问题描述
我的目标是使用googleVis
包在R中制作多个Sankey.输出应类似于以下内容:
I am aiming to make a multiple Sankey in R using the googleVis
package. The output should look similar to this:
我已经在R中创建了一些虚拟数据:
I've created some dummy data in R:
set.seed(1)
source <- sample(c("North","South","East","West"),100,replace=T)
mid <- sample(c("North ","South ","East ","West "),100,replace=T)
destination <- sample(c("North","South","East","West"),100,replace=T) # N.B. It is important to have a space after the second set of destinations to avoid a cycle
dummy <- rep(1,100) # For aggregation
dat <- data.frame(source,mid,destination,dummy)
aggdat <- aggregate(dummy~source+mid+destination,dat,sum)
到目前为止我已经尝试过的
如果我只有一个源和目标,但没有中间点,那么我可以用两个变量构建一个Sankey:
What I've tried so far
I can build a Sankey with 2 variables fine if I have just a source and destination, but not a middle point:
aggdat <- aggregate(dummy~source+destination,dat,sum)
library(googleVis)
p <- gvisSankey(aggdat,from="source",to="destination",weight="dummy")
plot(p)
代码会产生以下结果:
我如何修改
p <- gvisSankey(aggdat,from="source",to="destination",weight="dummy")
也接受mid
变量吗?
推荐答案
函数gvisSankey
确实直接接受中间级别.这些级别必须在基础数据中进行编码.
Function gvisSankey
does accept mid-levels directly. These levels have to be coded in underlying data.

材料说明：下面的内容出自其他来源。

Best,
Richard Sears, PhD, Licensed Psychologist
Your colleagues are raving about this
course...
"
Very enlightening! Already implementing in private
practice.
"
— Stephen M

source <- sample(c("NorthSrc", "SouthSrc", "EastSrc", "WestSrc"), 100, replace=T)
mid <- sample(c("NorthMid", "SouthMid", "EastMid", "WestMid"), 100, replace=T)
destination <- sample(c("NorthDes", "SouthDes", "EastDes", "WestDes"), 100, replace=T)

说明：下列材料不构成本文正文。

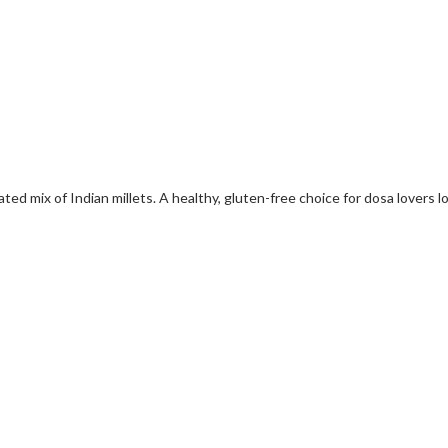
ted mix of Indian millets. A healthy, gluten-free choice for dosa lovers l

dummy <- rep(1,100) # For aggregation
现在,我们将重塑原始数据:
Now, we'll reshape original data:
library(dplyr)
datSM <- dat %>%
group_by(source, mid) %>%
summarise(toMid = sum(dummy) ) %>%
ungroup()
数据框datSM
总结了从源到中的单位数量.
Data frame datSM
summarises number of units from Source to Mid.
datMD <- dat %>%
group_by(mid, destination) %>%
summarise(toDes = sum(dummy) ) %>%
ungroup()
数据帧datMD
汇总了从中点到目的地的单位数.该数据帧将被添加到最终数据帧中.数据框必须为ungroup
并且具有相同的colnames
.
Data frame datMD
summarises number of units from Mid to Destination. This data frame will be added to the final data frame. Data frame need to be ungroup
and have same colnames
.
colnames(datSM) <- colnames(datMD) <- c("From", "To", "Dummy")
由于datMD
作为最后一个追加,gvisSankey
将自动识别中间步骤.
As the datMD
is appended as the last one, gvisSankey
will recognise the middle step automatically.
datVis <- rbind(datSM, datMD)
p <- gvisSankey(datVis, from="From", to="To", weight="dummy")
plot(p)
这是情节:
这篇关于如何从data.frame制作googleVis多个Sankey?的文章就介绍到这了,希望我们推荐的答案对大家有所帮助,也希望大家多多支持!